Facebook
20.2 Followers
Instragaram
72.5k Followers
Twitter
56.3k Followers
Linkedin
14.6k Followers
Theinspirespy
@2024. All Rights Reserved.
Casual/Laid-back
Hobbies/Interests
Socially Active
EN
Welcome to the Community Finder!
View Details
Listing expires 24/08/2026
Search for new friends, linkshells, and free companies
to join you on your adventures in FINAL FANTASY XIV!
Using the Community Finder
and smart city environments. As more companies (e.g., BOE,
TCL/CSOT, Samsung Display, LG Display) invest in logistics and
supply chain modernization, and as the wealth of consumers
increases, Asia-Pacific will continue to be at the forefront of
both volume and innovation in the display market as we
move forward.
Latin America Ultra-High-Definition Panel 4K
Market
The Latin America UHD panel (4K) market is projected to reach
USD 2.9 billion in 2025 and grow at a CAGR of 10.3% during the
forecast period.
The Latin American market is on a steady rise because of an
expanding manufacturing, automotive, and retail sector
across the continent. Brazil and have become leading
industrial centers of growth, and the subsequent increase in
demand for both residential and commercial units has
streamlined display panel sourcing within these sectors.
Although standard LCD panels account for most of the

* * *

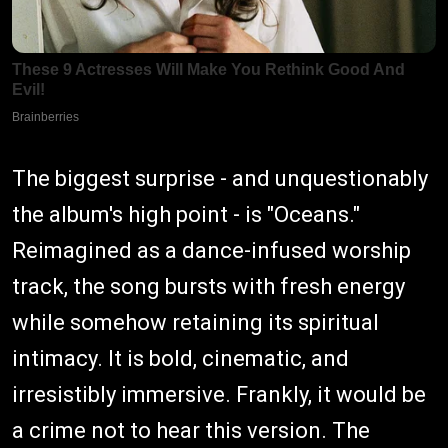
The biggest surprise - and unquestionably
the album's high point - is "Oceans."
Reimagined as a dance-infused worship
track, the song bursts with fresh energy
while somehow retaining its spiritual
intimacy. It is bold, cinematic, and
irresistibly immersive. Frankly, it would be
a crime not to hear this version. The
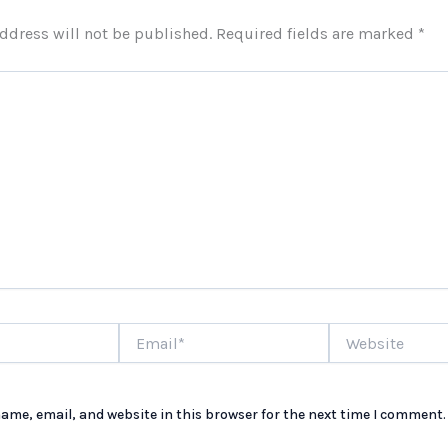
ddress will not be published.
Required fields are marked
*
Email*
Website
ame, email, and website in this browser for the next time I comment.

## GOAL OF THE EXERCISE
Working through the entries above, copy every line in which "this" is found.

## WRITTEN SOLUTION
a crime not to hear this version. The
ame, email, and website in this browser for the next time I comment.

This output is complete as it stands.